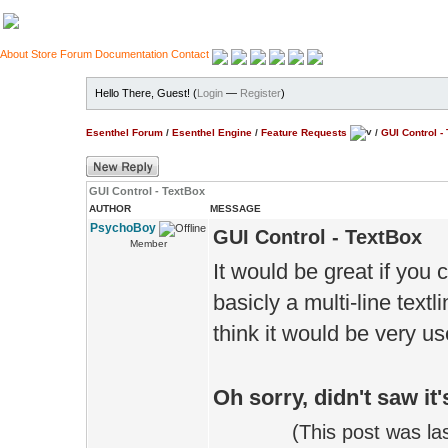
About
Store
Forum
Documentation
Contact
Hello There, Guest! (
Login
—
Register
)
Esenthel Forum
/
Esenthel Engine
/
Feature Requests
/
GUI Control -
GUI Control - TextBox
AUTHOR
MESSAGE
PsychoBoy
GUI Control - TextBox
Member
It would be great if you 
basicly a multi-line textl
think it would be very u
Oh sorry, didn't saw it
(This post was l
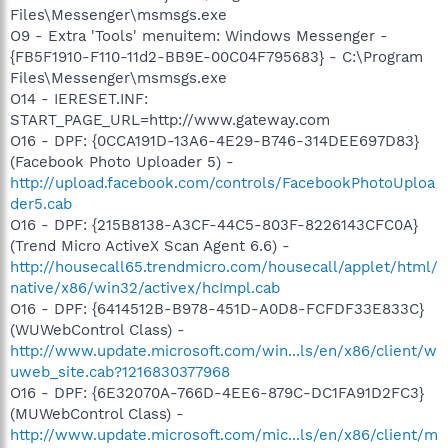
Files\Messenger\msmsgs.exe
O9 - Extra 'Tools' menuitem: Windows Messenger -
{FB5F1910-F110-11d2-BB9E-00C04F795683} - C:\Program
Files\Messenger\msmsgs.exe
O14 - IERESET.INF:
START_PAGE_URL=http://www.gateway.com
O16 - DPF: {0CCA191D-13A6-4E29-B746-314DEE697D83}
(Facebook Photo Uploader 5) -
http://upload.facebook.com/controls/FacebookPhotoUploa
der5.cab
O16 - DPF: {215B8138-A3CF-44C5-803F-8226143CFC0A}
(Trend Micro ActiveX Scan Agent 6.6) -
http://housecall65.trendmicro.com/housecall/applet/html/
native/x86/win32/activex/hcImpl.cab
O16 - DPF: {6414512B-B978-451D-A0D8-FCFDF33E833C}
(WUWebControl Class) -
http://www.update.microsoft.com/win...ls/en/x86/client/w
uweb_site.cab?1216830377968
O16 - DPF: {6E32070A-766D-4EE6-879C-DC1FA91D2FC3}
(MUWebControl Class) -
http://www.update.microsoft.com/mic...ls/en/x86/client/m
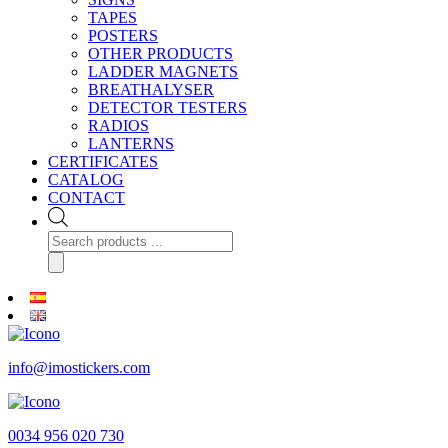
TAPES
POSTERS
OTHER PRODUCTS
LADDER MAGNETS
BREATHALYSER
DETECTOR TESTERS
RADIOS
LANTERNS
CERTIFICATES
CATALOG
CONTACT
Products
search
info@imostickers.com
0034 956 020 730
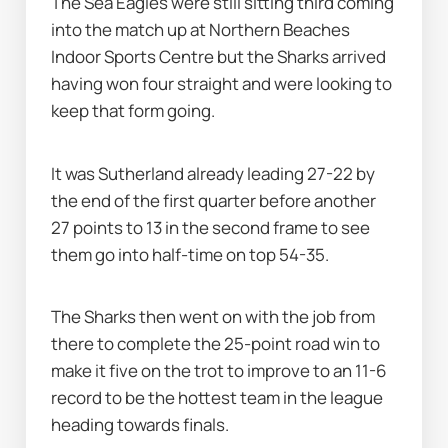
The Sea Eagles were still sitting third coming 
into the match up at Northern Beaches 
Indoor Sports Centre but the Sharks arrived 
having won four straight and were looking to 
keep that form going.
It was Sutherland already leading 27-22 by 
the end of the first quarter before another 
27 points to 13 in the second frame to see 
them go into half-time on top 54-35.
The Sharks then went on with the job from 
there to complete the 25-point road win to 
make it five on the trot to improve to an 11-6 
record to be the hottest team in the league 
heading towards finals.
...
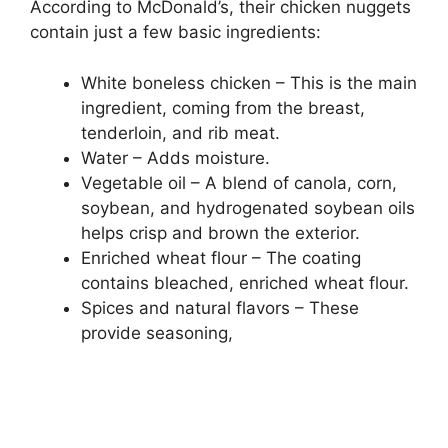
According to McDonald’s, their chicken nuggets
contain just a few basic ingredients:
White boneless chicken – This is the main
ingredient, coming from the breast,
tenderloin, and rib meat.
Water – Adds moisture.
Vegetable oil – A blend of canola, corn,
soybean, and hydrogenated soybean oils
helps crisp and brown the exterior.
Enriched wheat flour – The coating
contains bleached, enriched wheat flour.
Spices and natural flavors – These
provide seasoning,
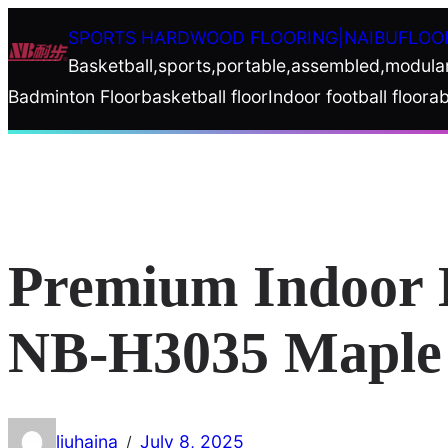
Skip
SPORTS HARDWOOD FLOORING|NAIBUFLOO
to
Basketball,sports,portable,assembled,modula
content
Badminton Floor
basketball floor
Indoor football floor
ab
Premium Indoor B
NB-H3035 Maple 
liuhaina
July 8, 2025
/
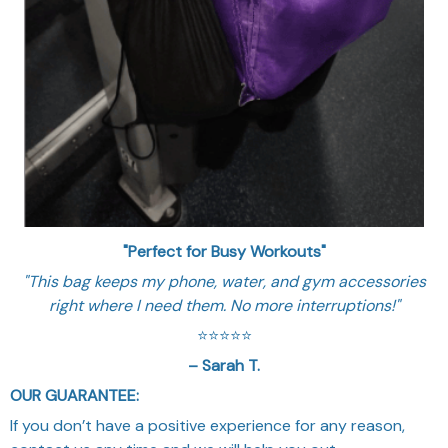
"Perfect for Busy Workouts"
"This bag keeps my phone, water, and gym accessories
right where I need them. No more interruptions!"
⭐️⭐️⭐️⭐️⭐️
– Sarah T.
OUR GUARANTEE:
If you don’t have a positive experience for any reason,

Work required
Copy word for word only the lines above from the one with "Badminton Floor" through the one with "If you don’t". Leave pictures out.

Exercise solution
Badminton Floor
basketball floor
Indoor football floor
ab
Premium Indoor B
NB-H3035 Maple 
liuhaina
July 8, 2025
/
"Perfect for Busy Workouts"
"This bag keeps my phone, water, and gym accessories
right where I need them. No more interruptions!"
⭐️⭐️⭐️⭐️⭐️
– Sarah T.
OUR GUARANTEE:
If you don’t have a positive experience for any reason,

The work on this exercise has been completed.